==== ENTRIES SUPPLIED ====
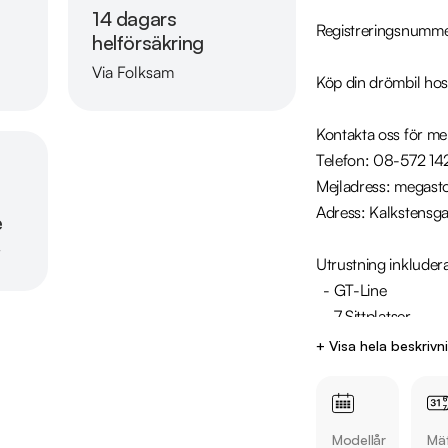
14 dagars
Registreringsnumm
helförsäkring
Via Folksam
Köp din drömbil hos
Läs mer om oss
Kontakta oss för mer
Telefon: 08-572 142 
Mejladress: megasto
Adress: Kalkstensga
e
r
Utrustning inkludera
  - GT-Line

  - 7 Sittplatser

  - Dragkrok

+ Visa hela beskrivn
  - Backkamera

  - Ambient belysning

  - Skinn/tygklädsel

Modellår
Mät
  - Apple CarPlay & Android Auto
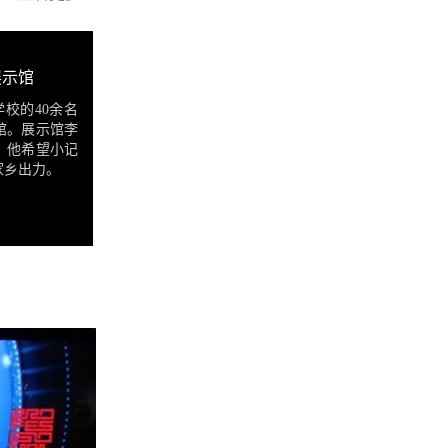
展示馆
学校的40余名
馆。展示馆李
，他希望小记
家乡出力。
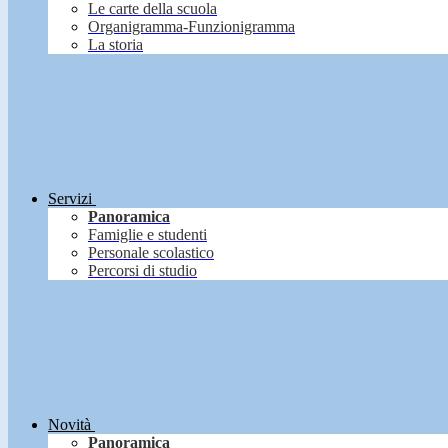
Le carte della scuola
Organigramma-Funzionigramma
La storia
Servizi
Panoramica
Famiglie e studenti
Personale scolastico
Percorsi di studio
Novità
Panoramica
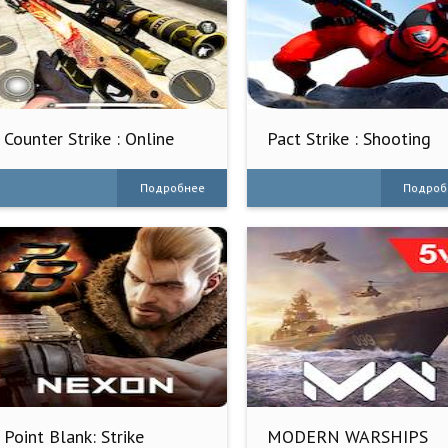
Counter Strike : Online
Pact Strike : Shooting
Game
Online
Подробнее
Подроб
Point Blank: Strike
MODERN WARSHIPS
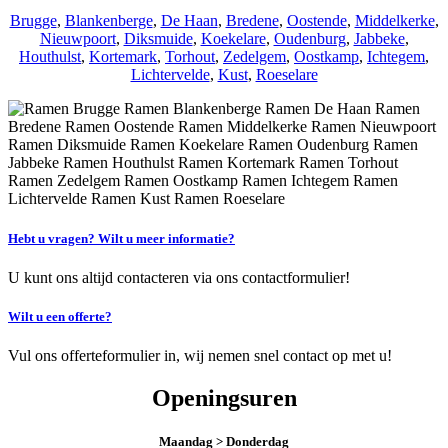
Brugge
,
Blankenberge
,
De Haan
,
Bredene
,
Oostende
,
Middelkerke
,
Nieuwpoort
,
Diksmuide
,
Koekelare
,
Oudenburg
,
Jabbeke
,
Houthulst
,
Kortemark
,
Torhout
,
Zedelgem
,
Oostkamp
,
Ichtegem
,
Lichtervelde
,
Kust
,
Roeselare
Hebt u vragen? Wilt u meer informatie?
U kunt ons altijd contacteren via ons contactformulier!
Wilt u een offerte?
Vul ons offerteformulier in, wij nemen snel contact op met u!
Openingsuren
Maandag > Donderdag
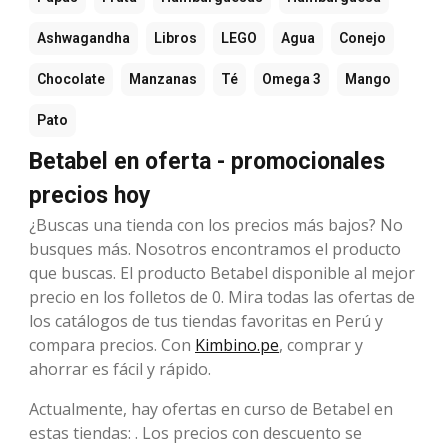
Ashwagandha
Libros
LEGO
Agua
Conejo
Chocolate
Manzanas
Té
Omega 3
Mango
Pato
Betabel en oferta - promocionales
precios hoy
¿Buscas una tienda con los precios más bajos? No
busques más. Nosotros encontramos el producto
que buscas. El producto Betabel disponible al mejor
precio en los folletos de 0. Mira todas las ofertas de
los catálogos de tus tiendas favoritas en Perú y
compara precios. Con
Kimbino.pe
, comprar y
ahorrar es fácil y rápido.
Actualmente, hay ofertas en curso de Betabel en
estas tiendas: . Los precios con descuento se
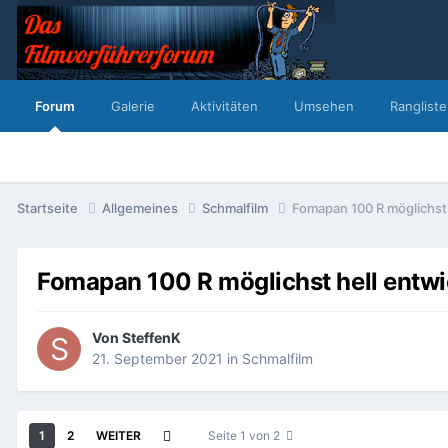
Forum
Galerie
Aktivitäten
Umsehen
Rangliste
Startseite
Allgemeines
Schmalfilm
Fomapan 100 R möglichst 
Fomapan 100 R möglichst hell entwi
Von
SteffenK
21. September 2021
in
Schmalfilm
1
2
WEITER
Seite 1 von 2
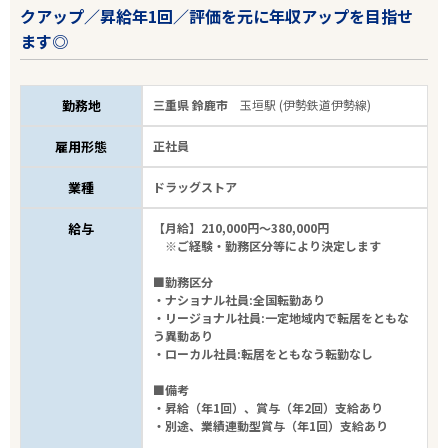
クアップ／昇給年1回／評価を元に年収アップを目指せ
ます◎
勤務地
三重県 鈴鹿市
玉垣駅 (伊勢鉄道伊勢線)
雇用形態
正社員
業種
ドラッグストア
給与
【月給】210,000円～380,000円
※ご経験・勤務区分等により決定します
■勤務区分
・ナショナル社員:全国転勤あり
・リージョナル社員:一定地域内で転居をともな
う異動あり
・ローカル社員:転居をともなう転勤なし
■備考
・昇給（年1回）、賞与（年2回）支給あり
・別途、業績連動型賞与（年1回）支給あり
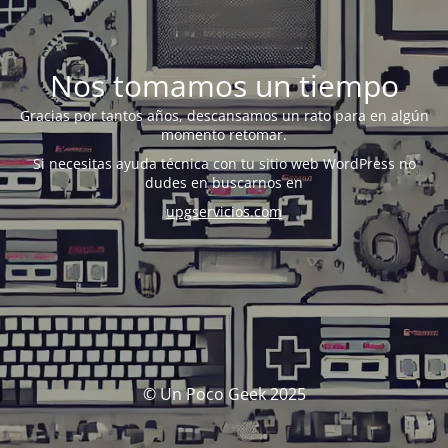
Nos tomamos un tiempo
Gracias por tantos años, descansamos un rato para en algún
momento retomar.
Si necesitas ayuda técnica con tu sitio web WordPress no
dudes en buscarnos en
upgservicios.com
© Un Poco Geek 2025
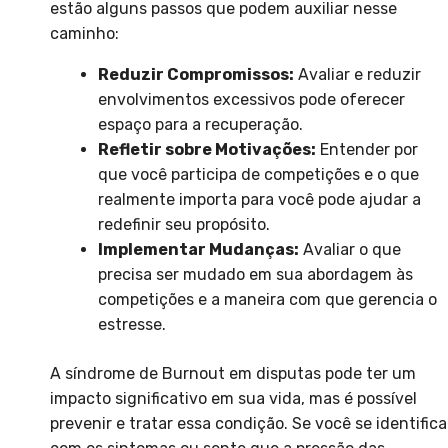
estão alguns passos que podem auxiliar nesse
caminho:
Reduzir Compromissos:
Avaliar e reduzir
envolvimentos excessivos pode oferecer
espaço para a recuperação.
Refletir sobre Motivações:
Entender por
que você participa de competições e o que
realmente importa para você pode ajudar a
redefinir seu propósito.
Implementar Mudanças:
Avaliar o que
precisa ser mudado em sua abordagem às
competições e a maneira com que gerencia o
estresse.
A síndrome de Burnout em disputas pode ter um
impacto significativo em sua vida, mas é possível
prevenir e tratar essa condição. Se você se identifica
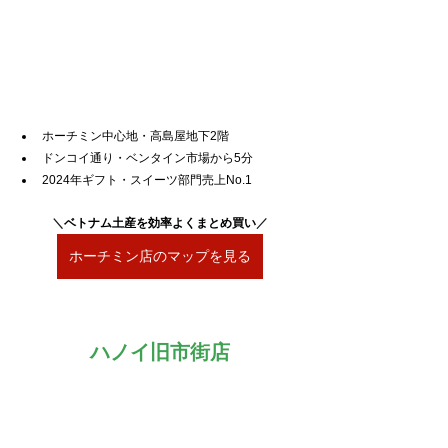
ホーチミン中心地・高島屋地下2階
ドンコイ通り・ベンタイン市場から5分
2024年ギフト・スイーツ部門売上No.1
＼
ベトナム土産を効率よくまとめ買い
／
ホーチミン店のマップを見る
ハノイ旧市街店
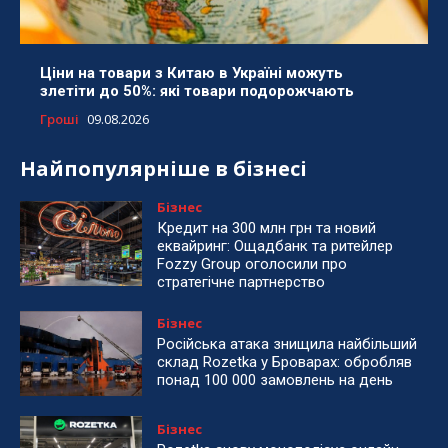
Ціни на товари з Китаю в Україні можуть
злетіти до 50%: які товари подорожчають
Гроші
09.08.2026
Найпопулярніше в бізнесі
Бізнес
Кредит на 300 млн грн та новий
еквайринг: Ощадбанк та ритейлер
Fozzy Group оголосили про
стратегічне партнерство
Бізнес
Російська атака знищила найбільший
склад Rozetka у Броварах: обробляв
понад 100 000 замовлень на день
Бізнес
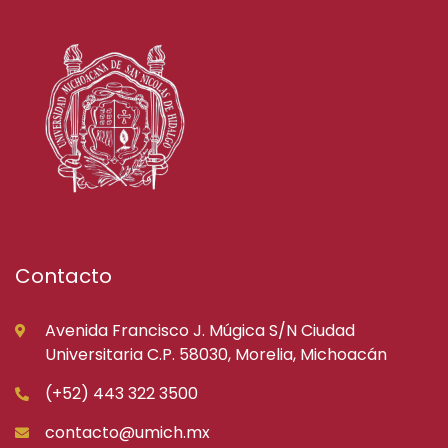
Contacto
Avenida Francisco J. Múgica S/N Ciudad
Universitaria C.P. 58030, Morelia, Michoacán
(+52) 443 322 3500
contacto@umich.mx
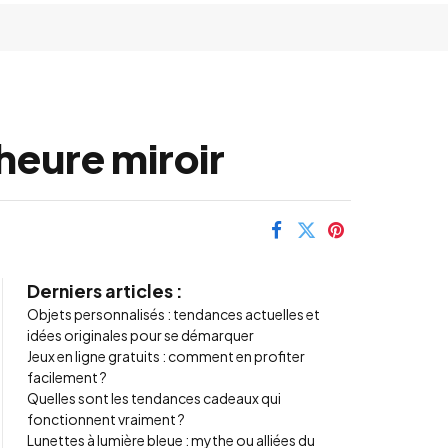
 heure miroir
Derniers articles :
Objets personnalisés : tendances actuelles et
idées originales pour se démarquer
Jeux en ligne gratuits : comment en profiter
facilement ?
Quelles sont les tendances cadeaux qui
fonctionnent vraiment ?
Lunettes à lumière bleue : mythe ou alliées du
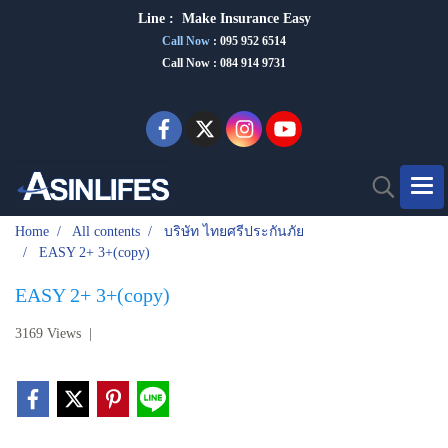
Line :
Make Insurance Eas
y
Call Now
:
095 952 6514
Call Now : 084 914 9731
Home
All contents
บริษัท ไทยศรีประกันภัย
EASY 2+ 3+(copy)
EASY 2+ 3+(copy)
3169 Views
|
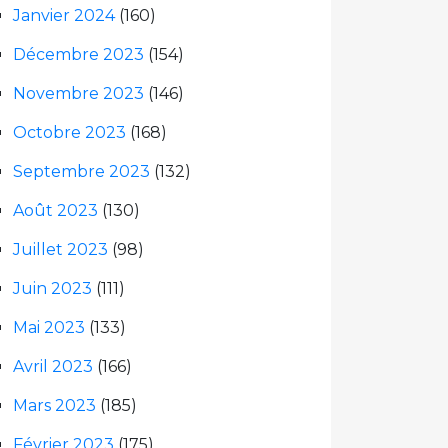
Janvier 2024
(160)
Décembre 2023
(154)
Novembre 2023
(146)
Octobre 2023
(168)
Septembre 2023
(132)
Août 2023
(130)
Juillet 2023
(98)
Juin 2023
(111)
Mai 2023
(133)
Avril 2023
(166)
Mars 2023
(185)
Février 2023
(175)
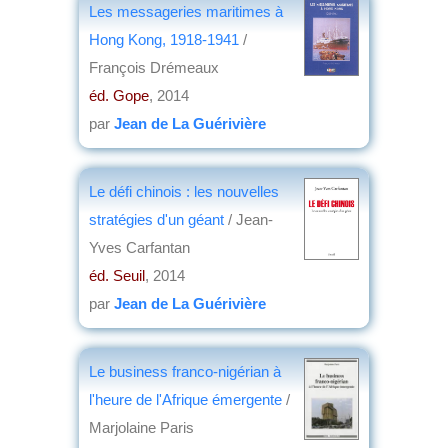
Les messageries maritimes à
Hong Kong, 1918-1941
/
François Drémeaux
éd. Gope
, 2014
par
Jean de La Guérivière
Le défi chinois : les nouvelles
stratégies d'un géant
/ Jean-
Yves Carfantan
éd. Seuil
, 2014
par
Jean de La Guérivière
Le business franco-nigérian à
l'heure de l'Afrique émergente
/
Marjolaine Paris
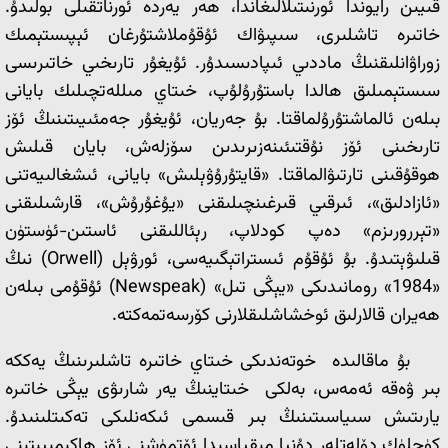
قىيىن رايوندا ئورنىتىلالىغاندا، ھەر يەردە ئورناتقىلى بولىدۇ.
خاتىرە تاشلىرى، سىپىۋاك ئۇقۇملاشتۇرغان ئېپىستېمىك
زوراۋانلىقنىڭ ماددىي ئىپادىسىدۇر. ئۇيغۇر تارىخىي خاتىرىسى
سىستېمىلىق ھالدا باستۇرۇلۇپ، خىتاي مىللەتچىلىك بايانى
بىلەن ئالماشتۇرۇلماقتا. بۇ جەريان، ئۇيغۇر جەمئىيىتىنىڭ ئۆز
تارىخىنى ئۆز نۇقتىئىنەزىرىدىن سۆزلەش، بايان قىلىش
ھوقۇقىنى تارتىۋالماقتا. «قايتۇرۇۋېلىش» بايانى، ئىشغالىيەتنى
«ئازادلىق»، ئىرقىي قىرغىنچىلىقنى «يۇغۇرۇش»، قارشىلىقنى
«تېررورىزم» دەپ كودلاپ، رېئاللىقنى ئاستىن-ئۈستۈن
قىلىۋېتىدۇ. بۇ ئۇقۇم ئىستراتېگىيەسى، ئورۋېل (Orwell) نىڭ
«1984» رومانىدىكى «يېڭى تىل» (Newspeak) ئۇقۇمى بىلەن
ھەيران قالارلىق ئوخشاشلىقلارنى كۆرسەتمەكتە.
بۇ ماقالىدە خوتەندىكى خىتاي خاتىرە تاشلىرىنىڭ يەككە
بىر ۋەقە ئەمەس، بەلكى خىتاينىڭ يەر شارىۋى يېڭى خاتىرە
يارىتىش سىياسىتىنىڭ بىر قىسمى ئىكەنلىكى تەكىتلىنىدۇ.
كۈچلۈك دۆلەتلەر دۇنيا مىقياسىدا ئۆتمۈشنى ئۆز ھاكىمىيىتىنى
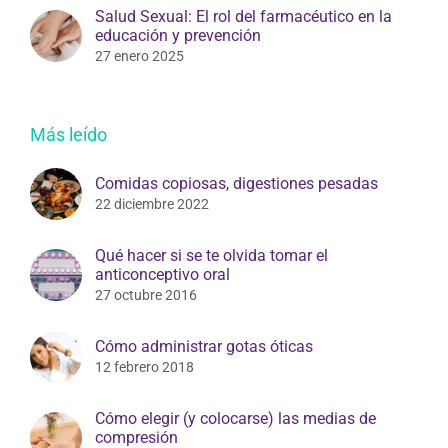
Salud Sexual: El rol del farmacéutico en la
educación y prevención
27 enero 2025
Más leído
Comidas copiosas, digestiones pesadas
22 diciembre 2022
Qué hacer si se te olvida tomar el
anticonceptivo oral
27 octubre 2016
Cómo administrar gotas óticas
12 febrero 2018
Cómo elegir (y colocarse) las medias de
compresión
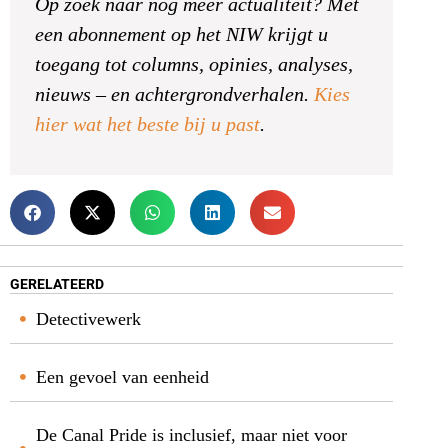
Op zoek naar nog meer actualiteit? Met
een abonnement op het NIW krijgt u
toegang tot columns, opinies, analyses,
nieuws – en achtergrondverhalen.
Kies
hier wat het beste bij u past
.
GERELATEERD
Detectivewerk
Een gevoel van eenheid
De Canal Pride is inclusief, maar niet voor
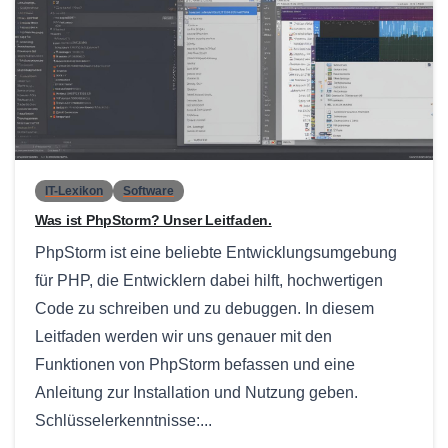
0
IT-Lexikon
Software
Was ist PhpStorm? Unser Leitfaden.
PhpStorm ist eine beliebte Entwicklungsumgebung
für PHP, die Entwicklern dabei hilft, hochwertigen
Code zu schreiben und zu debuggen. In diesem
Leitfaden werden wir uns genauer mit den
Funktionen von PhpStorm befassen und eine
Anleitung zur Installation und Nutzung geben.
Schlüsselerkenntnisse:...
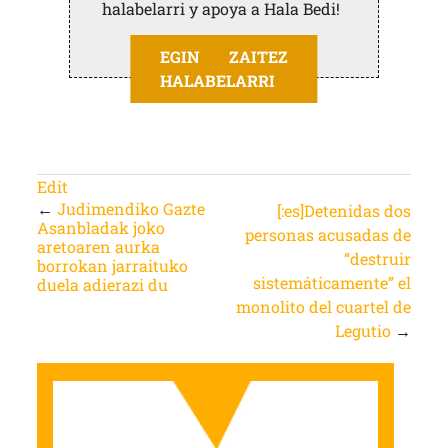
halabelarri y apoya a Hala Bedi!
EGIN ZAITEZ
HALABELARRI
Edit
←
Judimendiko Gazte
[:es]Detenidas dos
Asanbladak joko
personas acusadas de
aretoaren aurka
“destruir
borrokan jarraituko
sistemáticamente” el
duela adierazi du
monolito del cuartel de
Legutio
→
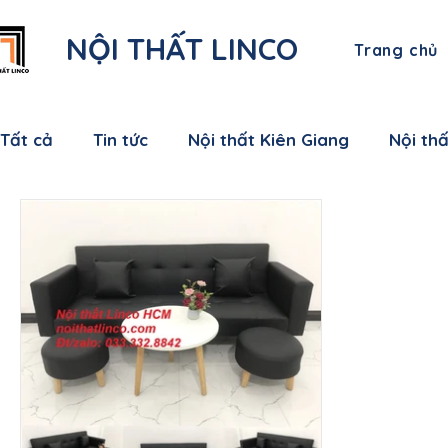
NỘI THẤT LINCO
Trang chủ
Tất cả
Tin tức
Nội thất Kiên Giang
Nội th
Nội thất Bạc Liêu
Nội thất Sóc Trăng
Nội
Nội thất Bến Tre
Nội thất Tiền Giang
Nội
Nội thất Nam Định
Nội thất Hưng Yên
Nộ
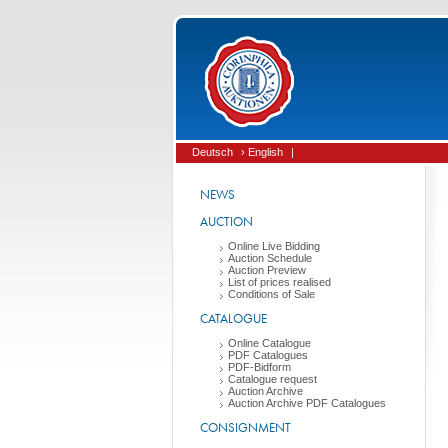
Deutsch
› English
|
NEWS
AUCTION
Online Live Bidding
Auction Schedule
Auction Preview
List of prices realised
Conditions of Sale
CATALOGUE
Online Catalogue
PDF Catalogues
PDF-Bidform
Catalogue request
Auction Archive
Auction Archive PDF Catalogues
CONSIGNMENT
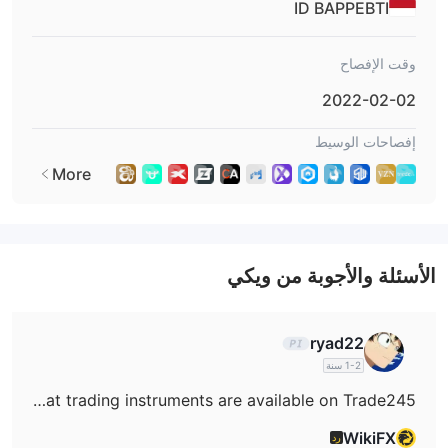
ID BAPPEBTI
وقت الإفصاح
2022-02-02
إفصاحات الوسيط
More
الأسئلة والأجوبة من ويكي
ryad22
1-2 سنة
What trading instruments are available on Trade245?
WikiFX
رد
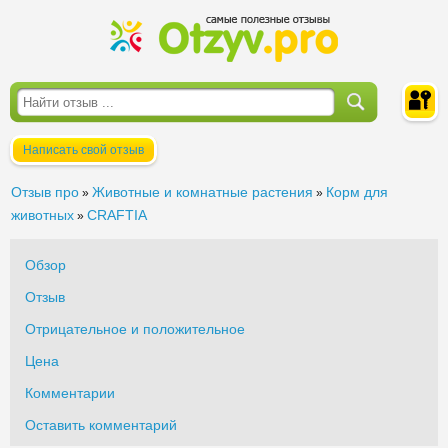
Написать свой отзыв
Войти
Отзыв про
Животные и комнатные растения
Корм для
»
»
животных
CRAFTIA
»
Обзор
Отзыв
Отрицательное и положительное
Цена
Комментарии
Оставить комментарий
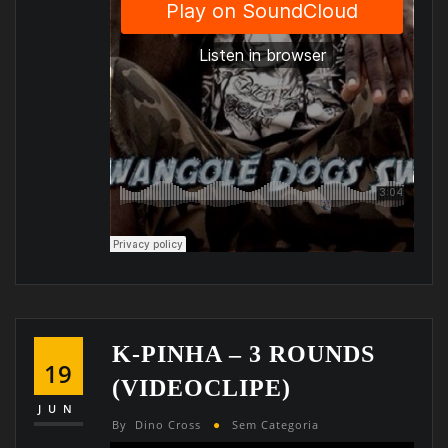
K-PINHA – 3 ROUNDS
19
(VIDEOCLIPE)
JUN
By
Dino Cross
Sem Categoria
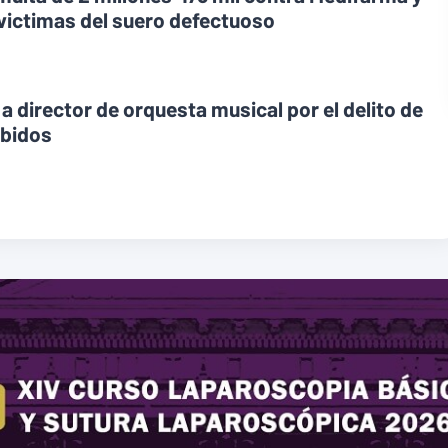
 victimas del suero defectuoso
 a director de orquesta musical por el delito de
ebidos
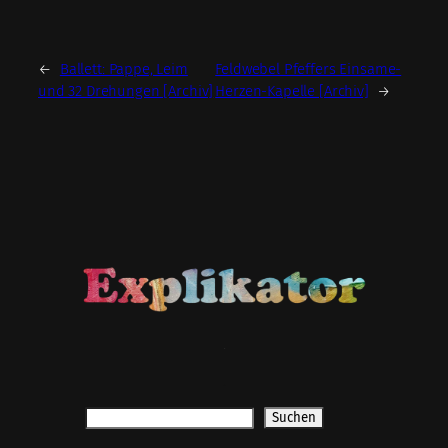
←
Ballett: Pappe, Leim
Feldwebel Pfeffers Einsame-
und 32 Drehungen [Archiv]
Herzen-Kapelle [Archiv]
→
.
.
Suchen
Suchen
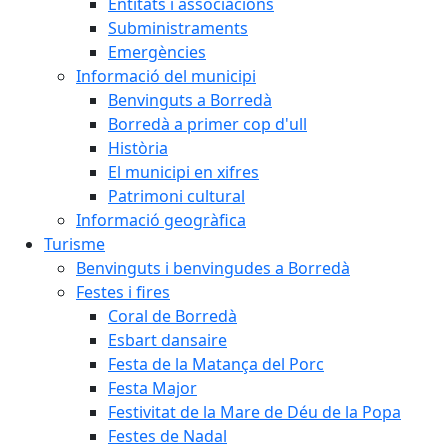
Entitats i associacions
Subministraments
Emergències
Informació del municipi
Benvinguts a Borredà
Borredà a primer cop d'ull
Història
El municipi en xifres
Patrimoni cultural
Informació geogràfica
Turisme
Benvinguts i benvingudes a Borredà
Festes i fires
Coral de Borredà
Esbart dansaire
Festa de la Matança del Porc
Festa Major
Festivitat de la Mare de Déu de la Popa
Festes de Nadal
====
Exactly how many lines of the records include "خاتىرە"? Provide the number by itself.

• _EXPECTED ANSWER_
3